• What you are asked to do
Although the records contain pictures, only their text should be repeated, exactly as it stands.

- Opening Delimiter -

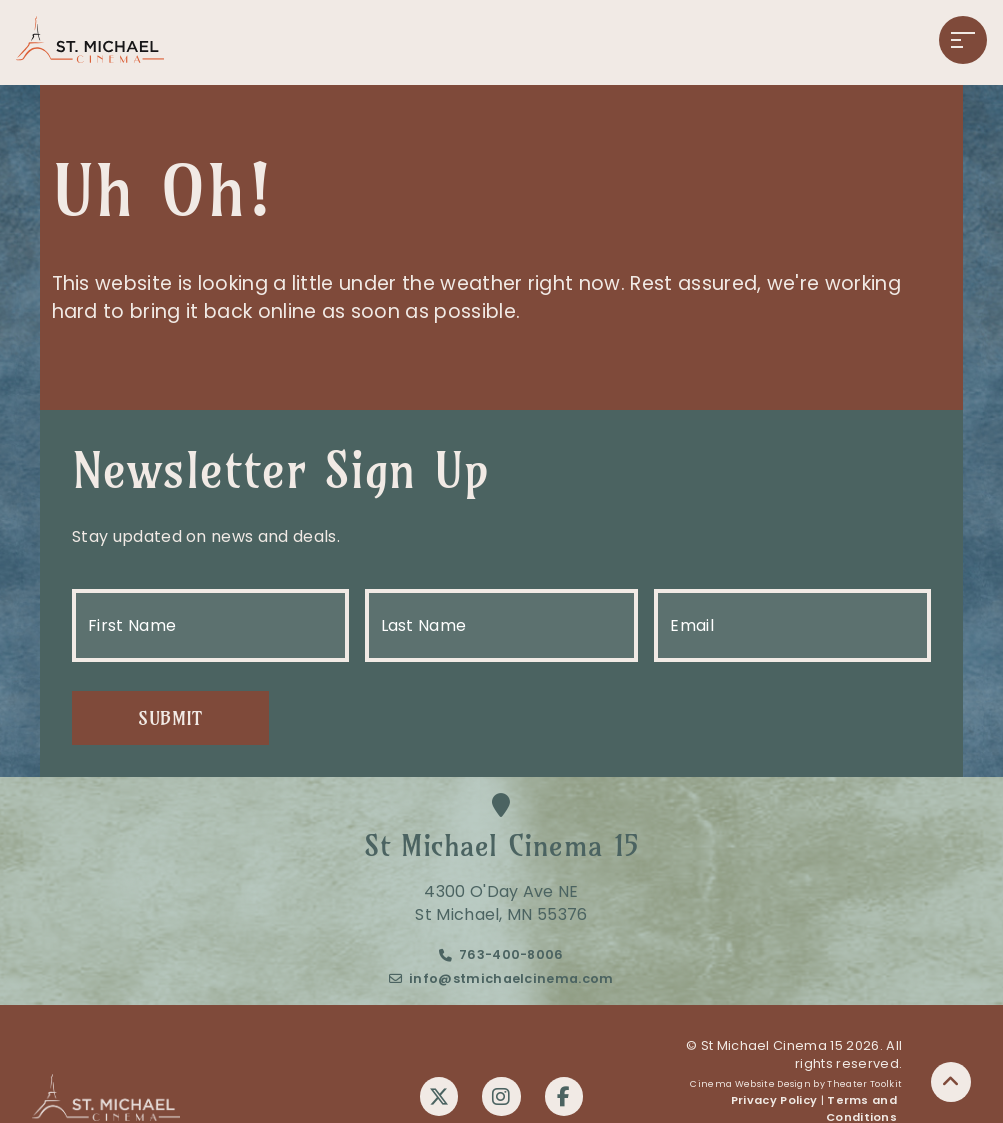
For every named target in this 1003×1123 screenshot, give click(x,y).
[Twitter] (438, 1098)
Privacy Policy (774, 1103)
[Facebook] (566, 1098)
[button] (963, 40)
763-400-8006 (511, 957)
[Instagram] (502, 1098)
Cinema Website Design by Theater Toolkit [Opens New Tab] (796, 1086)
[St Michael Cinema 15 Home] (90, 42)
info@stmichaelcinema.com (511, 980)
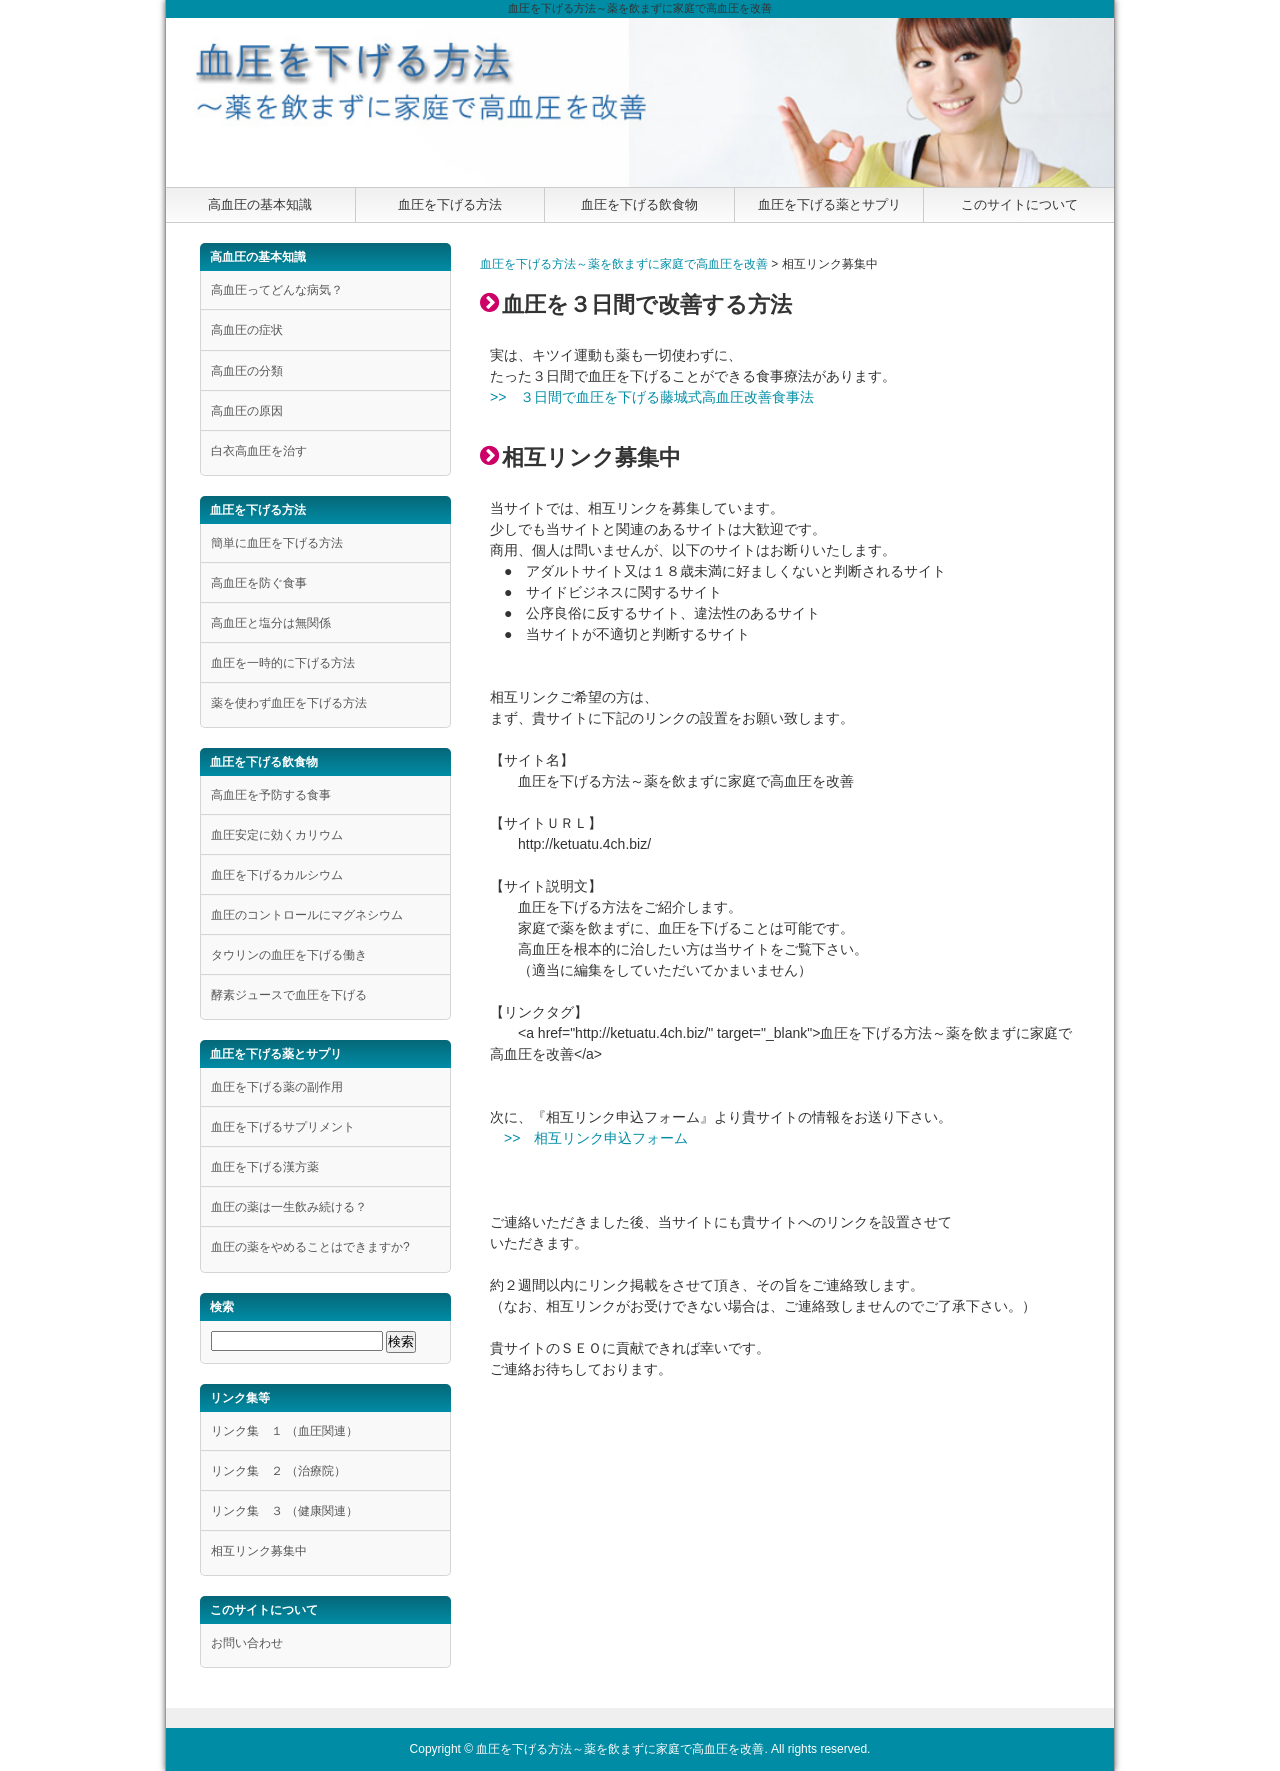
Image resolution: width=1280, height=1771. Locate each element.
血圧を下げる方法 (450, 204)
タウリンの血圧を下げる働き (289, 955)
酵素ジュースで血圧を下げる (289, 995)
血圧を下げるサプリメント (283, 1127)
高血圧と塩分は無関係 (271, 623)
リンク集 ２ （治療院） (278, 1471)
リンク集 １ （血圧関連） (284, 1431)
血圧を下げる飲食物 (639, 204)
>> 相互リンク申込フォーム (596, 1138)
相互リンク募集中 (259, 1551)
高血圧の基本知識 (260, 204)
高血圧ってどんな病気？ (277, 290)
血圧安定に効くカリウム (277, 835)
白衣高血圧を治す (259, 451)
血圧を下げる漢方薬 (265, 1167)
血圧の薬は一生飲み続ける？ (289, 1207)
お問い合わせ (247, 1643)
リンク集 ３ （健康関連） (284, 1511)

- Closing Delimiter -

• Result below
For every named target in this 1003×1123 screenshot, give click(x,y).
[Twitter] (438, 1098)
Privacy Policy (774, 1103)
[Facebook] (566, 1098)
[button] (963, 40)
763-400-8006 (511, 957)
[Instagram] (502, 1098)
Cinema Website Design by Theater Toolkit [Opens New Tab] (796, 1086)
[St Michael Cinema 15 Home] (90, 42)
info@stmichaelcinema.com (511, 980)
Image resolution: width=1280, height=1771. Locate each element.
血圧を下げる方法 (450, 204)
タウリンの血圧を下げる働き (289, 955)
酵素ジュースで血圧を下げる (289, 995)
血圧を下げるサプリメント (283, 1127)
高血圧と塩分は無関係 (271, 623)
リンク集 ２ （治療院） (278, 1471)
リンク集 １ （血圧関連） (284, 1431)
血圧を下げる飲食物 (639, 204)
>> 相互リンク申込フォーム (596, 1138)
相互リンク募集中 (259, 1551)
高血圧の基本知識 (260, 204)
高血圧ってどんな病気？ (277, 290)
血圧安定に効くカリウム (277, 835)
白衣高血圧を治す (259, 451)
血圧を下げる漢方薬 (265, 1167)
血圧の薬は一生飲み続ける？ (289, 1207)
お問い合わせ (247, 1643)
リンク集 ３ （健康関連） (284, 1511)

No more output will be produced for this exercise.